Could you clarify what you mean by a “topic”? I don’t understand what concept you’re trying to capture here. A question is incomplete without a title and tag(s), so what’s left for the “topic” layer?

2 Likes

When you ask new a question I’d expect you (i.e. I expect the application and/or the database procedure) to create

  1. a new topic, and
  2. the first post within that topic.

And subsequent answers then belong to the same topic.

Tags and the title and whether it’s meta and which community it belongs to and so on are properties of the whole topic – of the group of the posts – of the question and the answers – and shouldn’t be in the Posts table.

Also, “topics” are more-or-less what you see when you look at this page – https://forum.codidact.org/ – those aren’t exactly “posts”, those are “topics”.

Whereas on this page we’re seeing all the posts within one topic – plus the topic’s title and tags.

That doesn’t necessarily follow – a “Company” for example would be incomplete without “Employees”, and vice versa, nevertheless you don’t put all the “Company” information in the first Employee record in the Employees table.

Oh, so by “topic” you mean a container for everything on the question page? To what end?

1 Like

I think this structure would make sense for a forum software, you have a tooic and subordinate replies which are linear and not hierarchical. However for a Q&A site with hierarchical content it makes less sense. For example, how do you do these simple use cases with simple SQL:

  • Get all answers sorted by score/last activity
  • Determine, whether a vote is on a question or answer. (for example to give then different weight for trust level thresholds)

For all these cases, you’d need a sub query to determine, whether a post is the first one. Alternatively, you could add an IsFirst column, which brings us almost back to the prior variant.

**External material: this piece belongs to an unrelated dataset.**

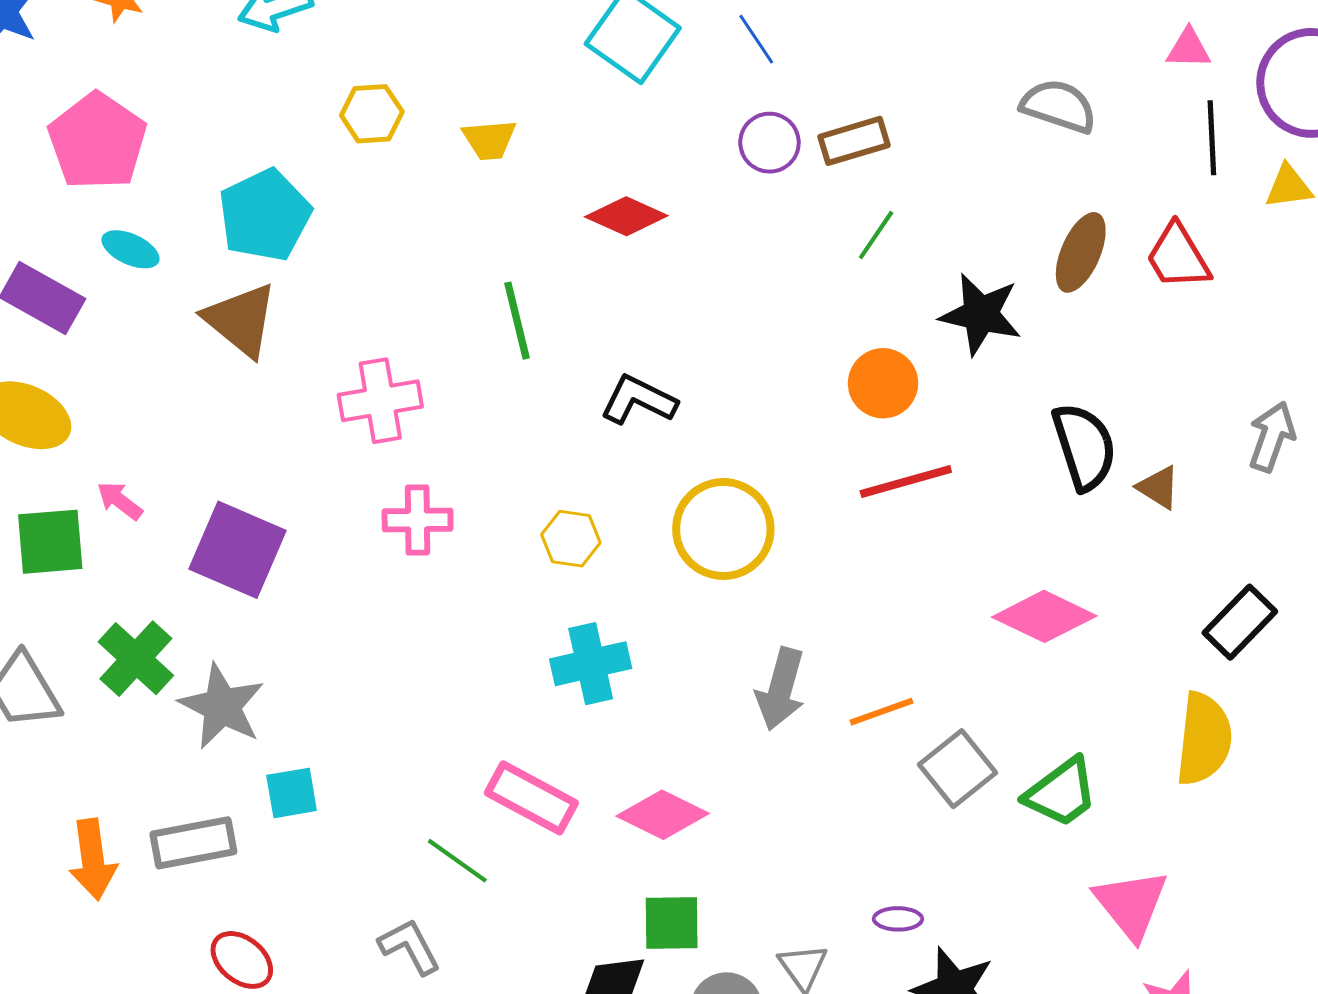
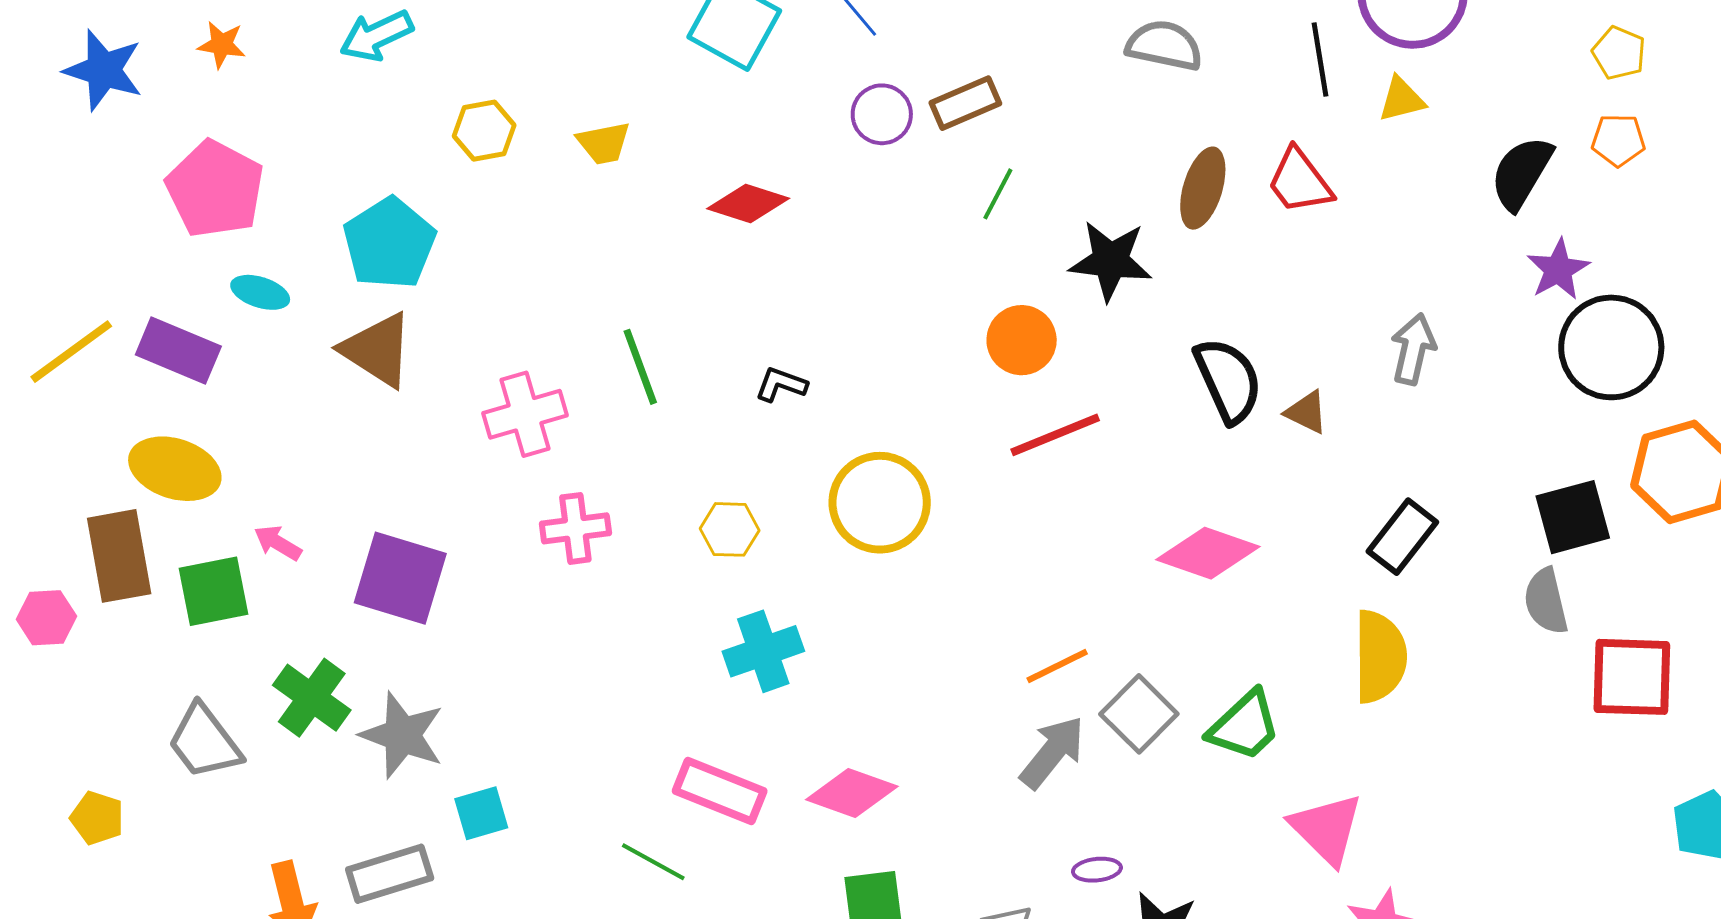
green line: (517, 321) -> (640, 367), moved
black L-shape: (639, 400) -> (781, 384), size x0.7
gray arrow: (781, 689) -> (1052, 752), moved, turned -150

Also what about help center articles, which might be stored as posts (as some suggested)? They’d have a title, but no tags. Do you want to create a new container table for every type? I’d rather have some NULL values than maintaining that.

Therefore I’d object this structure.

1 Like

I’m with @luap42 on this one. I absolutely do not think of a Question as a “big topic” the way that it is in this (and many other) forums. I think of it is as a small “chunk”, as are the answers, which are sometimes grouped (Q + A + A + A…) and sometimes not (Blog, Canonical, Help, FAQ, Tag Wiki, etc.). To me (and it seems we have quite a disagreement going on this), Q & A have more in common with each other (and with the other types of Posts) than they have differences. I could see it sort of the other way around: Instead of what I think @cwellsx is suggesting (correct me if I’m wrong):

  • Table of Q - which each point to a Post
  • Table of A - which each point to a Post and to a Q

instead I prefer:

  • Table of Posts, which includes an indicator that each one is a Q or an A (or a Blog or whatever)
  • If a Post happens to be a Q, then either:
    • include the Q-specific fields (as the original proposed schema), despite the non-use of those fields for A, Blog, etc. or
    • include a pointer to a Q-specific table of the additional information
1 Like

Because it’s wrong to store Company details in the first Employee record, I don’t know – I imagined it’s obvious to someone with an eye for normalising data, don’t people do that anymore?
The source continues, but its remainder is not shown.